## Task prompt
Your copy of the lines below must match them exactly and contain no images.

Dataset items
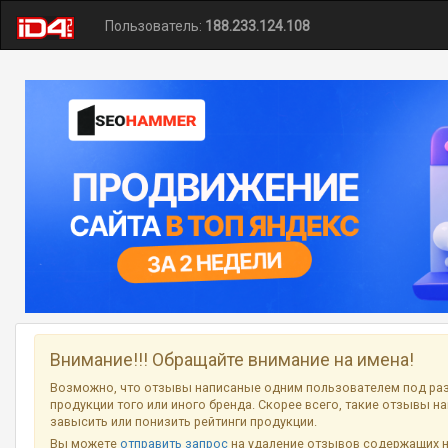
Пользователь:
188.233.124.108
Внимание!!! Обращайте внимание на имена!
Возможно, что отзывы написаные одним пользователем под ра
продукции того или иного бренда. Скорее всего, такие отзывы н
завысить или понизить рейтинги продукции.
Вы можете
отправить запрос
на удаление отзывов содержащих 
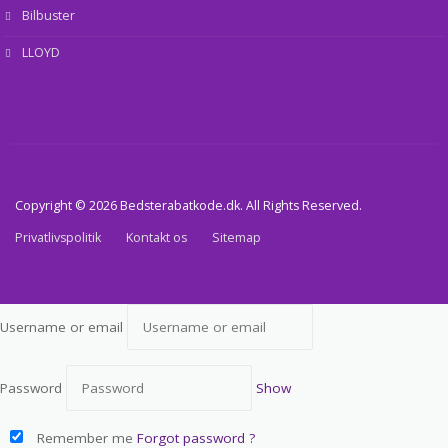
Bilbuster
LLOYD
Copyright © 2026 Bedsterabatkode.dk. All Rights Reserved.
Privatlivspolitik
Kontakt os
Sitemap
Username or email
Password
Show
Remember me
Forgot password ?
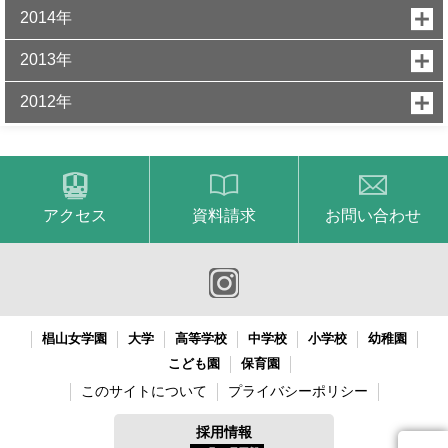
2014年
2013年
2012年
アクセス
資料請求
お問い合わせ
椙山女学園
大学
高等学校
中学校
小学校
幼稚園
こども園
保育園
このサイトについて
プライバシーポリシー
採用情報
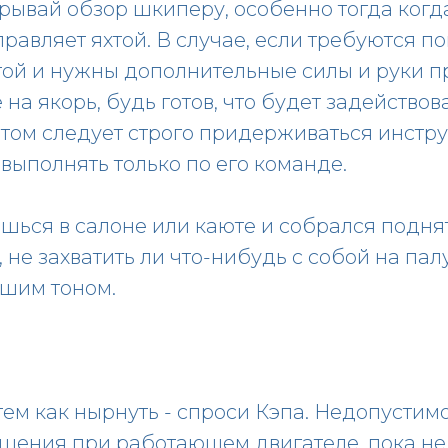
рывай обзор шкиперу, особенно тогда когда
равляет яхтой. В случае, если требуются п
той и нужны дополнительные силы и руки п
 на якорь, будь готов, что будет задействов
этом следует строго придерживаться инст
 выполнять только по его команде.
шься в салоне или каюте и собрался поднят
 не захватить ли что-нибудь с собой на палу
ошим тоном.
тем как нырнуть - спроси Кэпа. Недопустимо
ешения при работающем двигателе, пока не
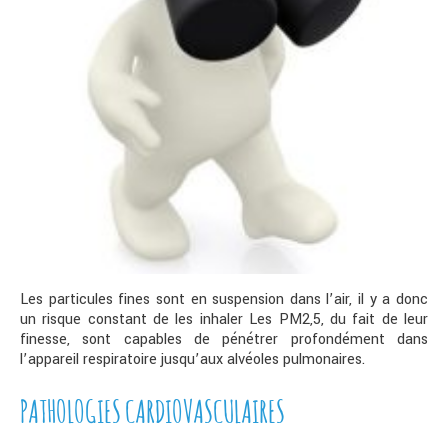
Les particules fines sont en suspension dans l’air, il y a donc
un risque constant de les inhaler Les PM2,5, du fait de leur
finesse, sont capables de pénétrer profondément dans
l’appareil respiratoire jusqu’aux alvéoles pulmonaires.
PATHOLOGIES CARDIOVASCULAIRES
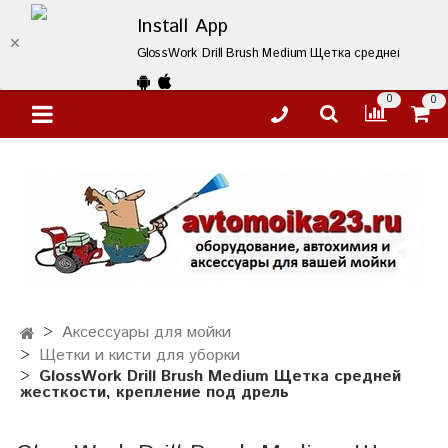
Install App
GlossWork Drill Brush Medium Щетка средней жестко
0
0
Аксессуары для мойки
Щетки и кисти для уборки
GlossWork Drill Brush Medium Щетка средней
жесткости, крепление под дрель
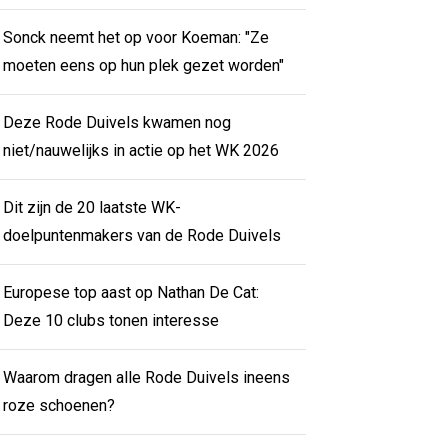
Sonck neemt het op voor Koeman: "Ze
moeten eens op hun plek gezet worden"
Deze Rode Duivels kwamen nog
niet/nauwelijks in actie op het WK 2026
Dit zijn de 20 laatste WK-
doelpuntenmakers van de Rode Duivels
Europese top aast op Nathan De Cat:
Deze 10 clubs tonen interesse
Waarom dragen alle Rode Duivels ineens
roze schoenen?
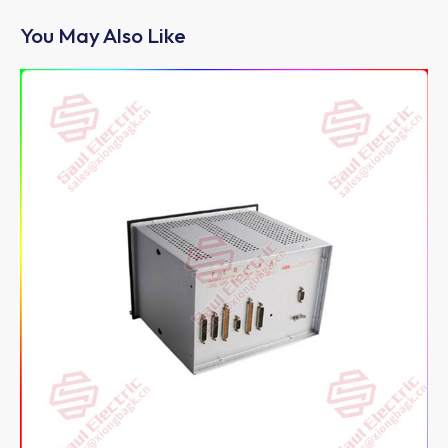
You May Also Like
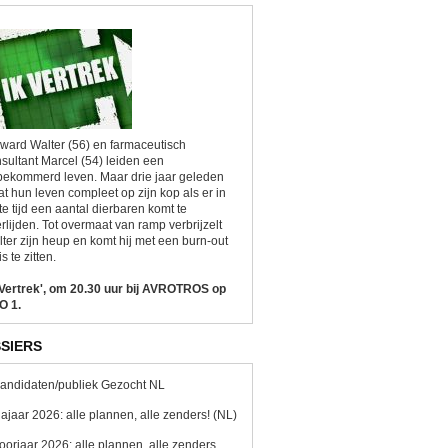
ward Walter (56) en farmaceutisch
sultant Marcel (54) leiden een
ekommerd leven. Maar drie jaar geleden
at hun leven compleet op zijn kop als er in
te tijd een aantal dierbaren komt te
rlijden. Tot overmaat van ramp verbrijzelt
ter zijn heup en komt hij met een burn-out
is te zitten.
 Vertrek', om 20.30 uur bij AVROTROS op
O 1.
SIERS
andidaten/publiek Gezocht NL
ajaar 2026: alle plannen, alle zenders! (NL)
oorjaar 2026: alle plannen, alle zenders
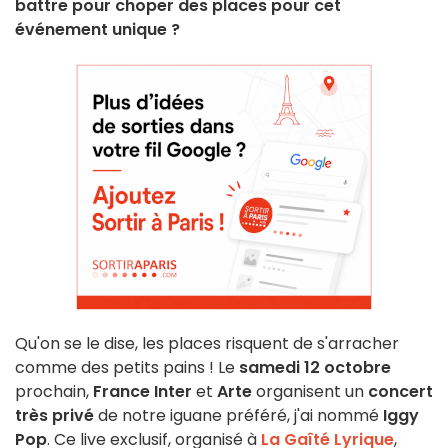
battre pour choper des places pour cet
événement unique ?
Qu'on se le dise, les places risquent de s'arracher
comme des petits pains ! Le
samedi 12 octobre
prochain,
France Inter
et
Arte
organisent un
concert
très privé
de notre iguane préféré, j'ai nommé
Iggy
Pop
. Ce live exclusif, organisé à
La Gaîté Lyrique
,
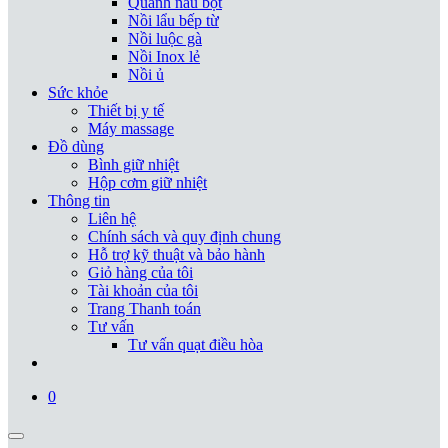
Quánh nấu bột
Nồi lẩu bếp từ
Nồi luộc gà
Nồi Inox lẻ
Nồi ủ
Sức khỏe
Thiết bị y tế
Máy massage
Đồ dùng
Bình giữ nhiệt
Hộp cơm giữ nhiệt
Thông tin
Liên hệ
Chính sách và quy định chung
Hỗ trợ kỹ thuật và bảo hành
Giỏ hàng của tôi
Tài khoản của tôi
Trang Thanh toán
Tư vấn
Tư vấn quạt điều hòa
0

## The answer
Пользователь:
188.233.124.108
Внимание!!! Обращайте внимание на имена!
Возможно, что отзывы написаные одним пользователем под ра
продукции того или иного бренда. Скорее всего, такие отзывы н
завысить или понизить рейтинги продукции.
Вы можете
отправить запрос
на удаление отзывов содержащих 
Bilbuster
LLOYD
Copyright © 2026 Bedsterabatkode.dk. All Rights Reserved.
Privatlivspolitik
Kontakt os
Sitemap
Username or email
Password
Show
Remember me
Forgot password ?
2014年
2013年
2012年
アクセス
資料請求
お問い合わせ
椙山女学園
大学
高等学校
中学校
小学校
幼稚園
こども園
保育園
このサイトについて
プライバシーポリシー
採用情報
рывай обзор шкиперу, особенно тогда когда
равляет яхтой. В случае, если требуются п
той и нужны дополнительные силы и руки п
 на якорь, будь готов, что будет задействов
этом следует строго придерживаться инст
 выполнять только по его команде.
шься в салоне или каюте и собрался поднят
 не захватить ли что-нибудь с собой на палу
ошим тоном.
тем как нырнуть - спроси Кэпа. Недопустимо
ешения при работающем двигателе, пока не
Les particules fines sont en suspension dans l’air, il y a donc
un risque constant de les inhaler Les PM2,5, du fait de leur
finesse, sont capables de pénétrer profondément dans
l’appareil respiratoire jusqu’aux alvéoles pulmonaires.
PATHOLOGIES CARDIOVASCULAIRES
Install App
GlossWork Drill Brush Medium Щетка средней жестко
0
0
Аксессуары для мойки
Щетки и кисти для уборки
GlossWork Drill Brush Medium Щетка средней
жесткости, крепление под дрель
Sonck neemt het op voor Koeman: "Ze
moeten eens op hun plek gezet worden"
Deze Rode Duivels kwamen nog
niet/nauwelijks in actie op het WK 2026
Dit zijn de 20 laatste WK-
doelpuntenmakers van de Rode Duivels
Europese top aast op Nathan De Cat:
Deze 10 clubs tonen interesse
Waarom dragen alle Rode Duivels ineens
roze schoenen?
You May Also Like
ward Walter (56) en farmaceutisch
sultant Marcel (54) leiden een
ekommerd leven. Maar drie jaar geleden
at hun leven compleet op zijn kop als er in
te tijd een aantal dierbaren komt te
rlijden. Tot overmaat van ramp verbrijzelt
ter zijn heup en komt hij met een burn-out
is te zitten.
 Vertrek', om 20.30 uur bij AVROTROS op
O 1.
SIERS
andidaten/publiek Gezocht NL
ajaar 2026: alle plannen, alle zenders! (NL)
oorjaar 2026: alle plannen, alle zenders
battre pour choper des places pour cet
événement unique ?
Qu'on se le dise, les places risquent de s'arracher
comme des petits pains ! Le
samedi 12 octobre
prochain,
France Inter
et
Arte
organisent un
concert
très privé
de notre iguane préféré, j'ai nommé
Iggy
Pop
. Ce live exclusif, organisé à
La Gaîté Lyrique
,
Quánh nấu bột
Nồi lẩu bếp từ
Nồi luộc gà
Nồi Inox lẻ
Nồi ủ
Sức khỏe
Thiết bị y tế
Máy massage
Đồ dùng
Bình giữ nhiệt
Hộp cơm giữ nhiệt
Thông tin
Liên hệ
Chính sách và quy định chung
Hỗ trợ kỹ thuật và bảo hành
Giỏ hàng của tôi
Tài khoản của tôi
Trang Thanh toán
Tư vấn
Tư vấn quạt điều hòa
0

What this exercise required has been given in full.